Per il neo primo ministro la nostra politica estera, fuori dell’europeismo e dall’atlantismo, si liquida con otto righe. Ignorata la Libia, dimenticato l’Egitto. Forse passerà le patate bollenti a un Di Maio estromesso dall’Europa

Visto da Draghi il mondo è vicino e lontano allo stesso tempo. Molto vicino a Berlino, alla Bce di Francoforte e alla Merkel che insieme alla Francia, sono l’ancoraggio, un po’ traballante un verità, di questa Italia a due sole velocità, europeista e atlantista fino allo spasimo.

La Merkel tra l’altro a settembre lascia il posto di cancelliere e non è detto che la costruzione europea regga bene, visto che lei, come ben sa Draghi da capo della Bce e salvatore dell’euro, ne è stata il condizionamento ma anche la colonna portante.

Il mondo visto dal «banchiere di tutti» è lontano quando ci si allontana dall’asse Berlino-Parigi. Nel suo discorso al senato il resto del mondo, dal Mediterraneo ai Balcani, ha meritato l’altro giorno soltanto otto righe. Anzi sul caso Regeni (e su Zaki) che scuote da cinque anni i governi e l’opinione pubblica è calato il silenzio più totale. Un bel silenzio non fu mai scritto dicono i saggi ma nell’ufficio studi del presidente del Consiglio deve essere successo qualche cosa: o non hanno letto i giornali negli ultimi tempi, oppure l’hanno fatto apposta.

Insomma per Draghi la nostra politica estera, fuori dell’europeismo e dall’atlantismo, si liquida con otto righe. Mica tanto in un discorso durato un’ora.

È vero che non si può entrare troppo nello specifico ma visto che si è dilungato a parlare persino degli istituti tecnici non si vede perché si debba ignorare il caso dell’Egitto, di Giulio Regeni e di Zaki.
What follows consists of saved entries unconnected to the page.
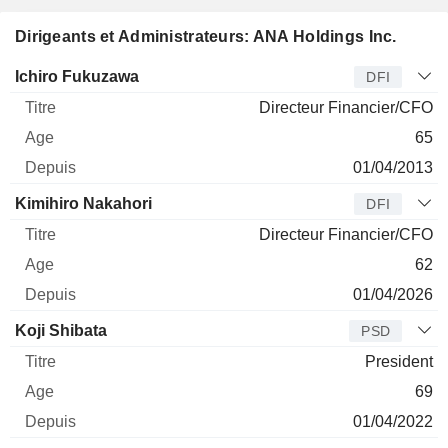
Dirigeants et Administrateurs: ANA Holdings Inc.
Dirigeant
Titre
Age
Depuis
Ichiro Fukuzawa
DFI
Directeur Financier/CFO
65
01/04/2013
Kimihiro Nakahori
DFI
Directeur Financier/CFO
62
01/04/2026
Koji Shibata
PSD
President
69
01/04/2022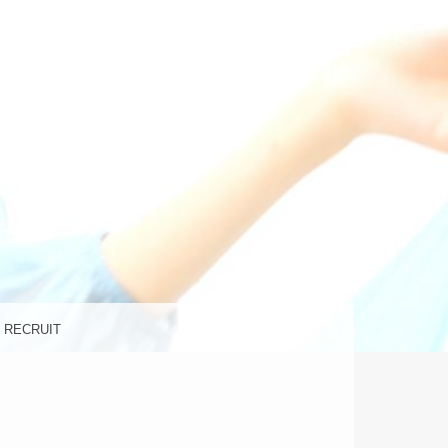
の美容室
ラ)
RECRUIT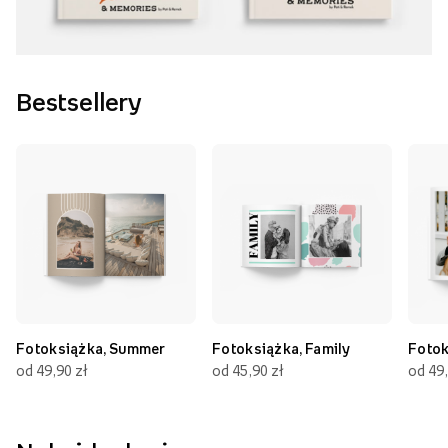
Bestsellery
Fotoksiążka, Summer
Fotoksiążka, Family
Fotok
od 49,90 zł
od 45,90 zł
od 49,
Il caso Regeni, con la Libia, costituisce il problema irrisolto di tutti i governi negli ultimi cinque anni. Non solo: la procura di Roma ha accertato la responsabilità in giudizio della polizia e dei servizi egiziani che hanno torturato e ucciso un cittadino italiano mentre il Cairo ci sta costantemente umiliando negando la sua collaborazione e prendendo in giro sia l’Italia che la sua magistratura. Questo silenzio di Draghi è tanto più rilevante in quanto lo stesso premier ha menzionato le violazioni della Russia sui diritti umani.
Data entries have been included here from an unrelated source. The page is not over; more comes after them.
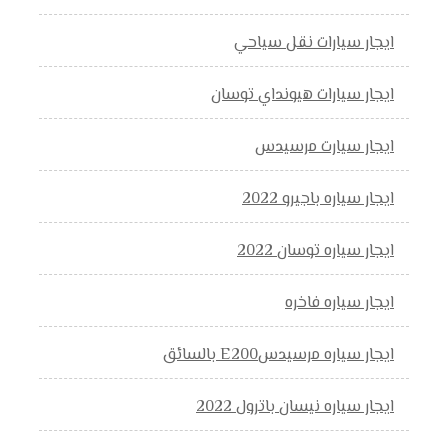
ايجار سيارات نقل سياحي
ايجار سيارات هيونداي توسان
ايجار سيارت مرسيدس
ايجار سياره باجيرو 2022
ايجار سياره توسان 2022
ايجار سياره فاخره
ايجار سياره مرسيدسE200 بالسائق
ايجار سياره نيسان باترول 2022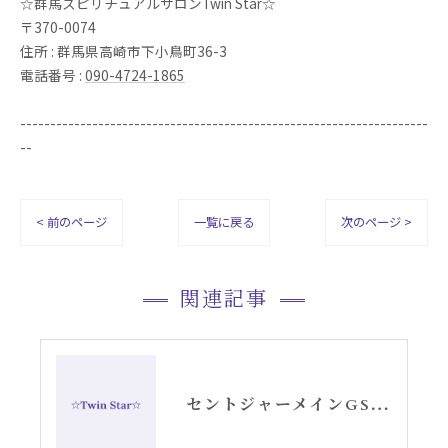
☆群馬スピリチュアルサロンTwin Star☆
〒370-0074
住所 : 群馬県高崎市下小鳥町36-3
電話番号 :
090-4724-1865
--------------------------------------------------------------------
--
< 前のページ
一覧に戻る
次のページ >
関連記事
セントジャーメインGSVF紫の炎・瞑想会〜高崎twinstar〜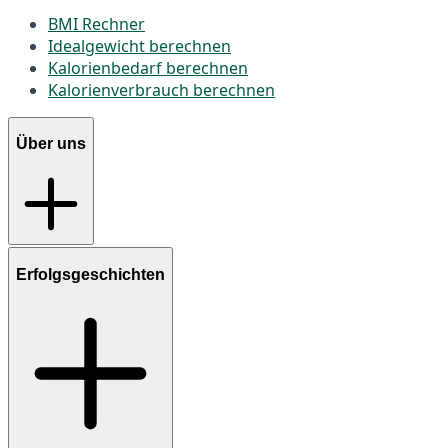
BMI Rechner
Idealgewicht berechnen
Kalorienbedarf berechnen
Kalorienverbrauch berechnen
Über uns
Erfolgsgeschichten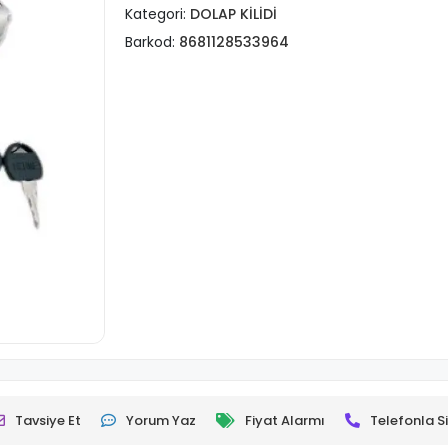
Kategori:
DOLAP KİLİDİ
Barkod:
8681128533964
Tavsiye Et
Yorum Yaz
Fiyat Alarmı
Telefonla Si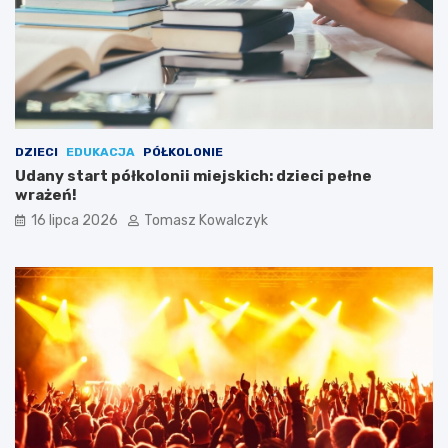
DZIECI
EDUKACJA
PÓŁKOLONIE
Udany start półkolonii miejskich: dzieci pełne
wrażeń!
16 lipca 2026
Tomasz Kowalczyk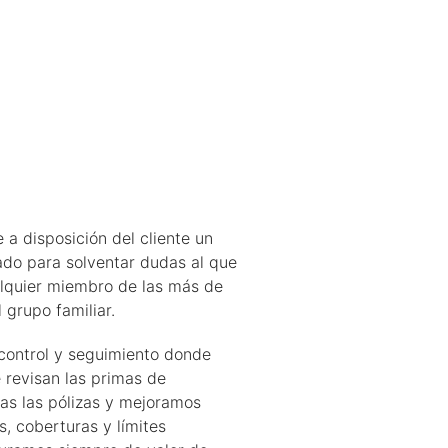
 a disposición del cliente un
ado para solventar dudas al que
lquier miembro de las más de
 grupo familiar.
control y seguimiento donde
 revisan las primas de
as las pólizas y mejoramos
s, coberturas y límites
Come diceva Andreotti, citando un Papa e un cardinale, a pensare male si fa peccato ma spesso ci si indovina. Forse Draghi vuole scaricare la patate bollente del caso Regeni e di Zaki, lo studente egiziano di Bologna detenuto ingiustamente, al ministro degli Esteri Di Maio, che non potendo toccare palla in Europa e probabilmente fortemente limitato dal nuovo consigliere diplomatico di Draghi, l’esperto ambasciatore Mattiolo, verrà mandato in giro per il Mediterraneo e i Balcani.

Certo che questo silenzio su un caso che ha scosso e continua a scuotere l’opinione pubblica italiana qualche pensiero malevolo lo solleva. Forse – ma è solo un’ipotesi – Draghi non vuole mettere in pericolo le nostri forniture di armi (10 miliardi di euro di contratti) con il generale e dittatore Al Sisi.
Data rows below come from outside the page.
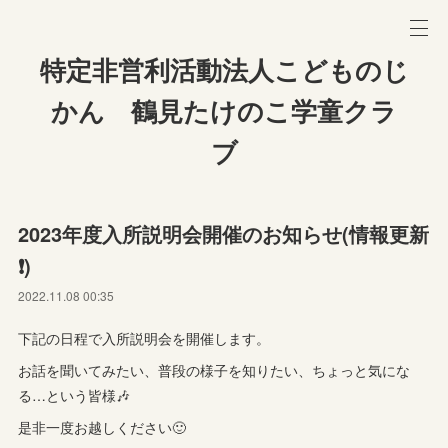
特定非営利活動法人こどものじ
かん 鶴見たけのこ学童クラ
ブ
2023年度入所説明会開催のお知らせ(情報更新
❗️)
2022.11.08 00:35
下記の日程で入所説明会を開催します。
お話を聞いてみたい、普段の様子を知りたい、ちょっと気にな
る…という皆様🎶
是非一度お越しください🙂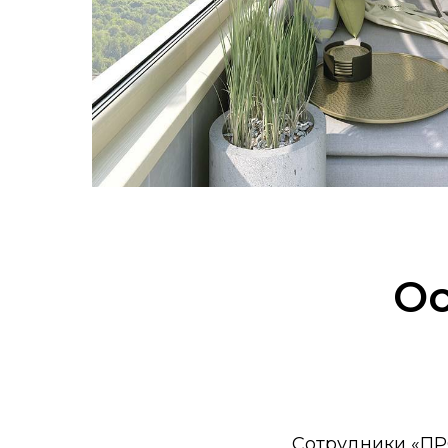
Ос
Сотрудники «ПР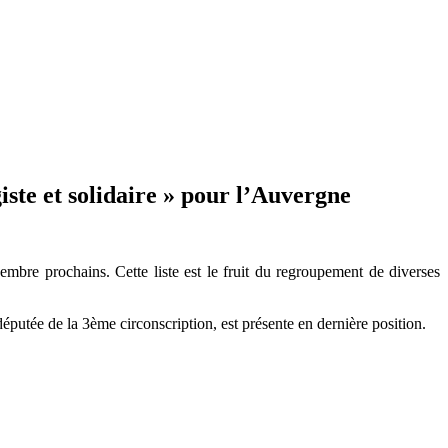
ste et solidaire » pour l’Auvergne
mbre prochains. Cette liste est le fruit du regroupement de diverses
putée de la 3ème circonscription, est présente en dernière position.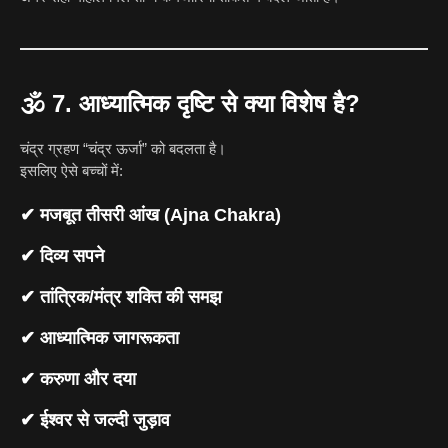
🕉️
7. आध्यात्मिक दृष्टि से क्या विशेष है?
चंद्र ग्रहण “चंद्र ऊर्जा” को बदलता है।
इसलिए ऐसे बच्चों में:
✔ मजबूत तीसरी आंख (Ajna Chakra)
✔ दिव्य सपने
✔ तांत्रिक/मंत्र शक्ति की समझ
✔ आध्यात्मिक जागरूकता
✔ करुणा और दया
✔ ईश्वर से जल्दी जुड़ाव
Le guerre probabilmente sono collocate per Draghi in un mondo remoto lontano dagli ovattati corridoi delle banche che di solito frequenta: qualcuno dovrà spiegargli che in violazione delle nostre stesse leggi stiamo vendendo jet da addestramento della Leonardo a un Paese in guerra come l’Azerbaijan che con la Turchia e il sostegno di Israele ha aggredito l’Armenia. Draghi, gesuita di vaglia, cita il Papa ma si dimentica dei cristiani. Strano.

L’impressione è che con il banchiere di tutti noi siamo molto più che atlantisti, siamo schierati con gli Usa, naturalmente, la potenza occupante, ma anche con il Patto di Abramo tra Israele e gli arabi del Golfo che finanziano a piene mani l’Egitto e ci compra le armi. Non una grande svolta. Il silenzio di Draghi su Regeni è già fragoroso.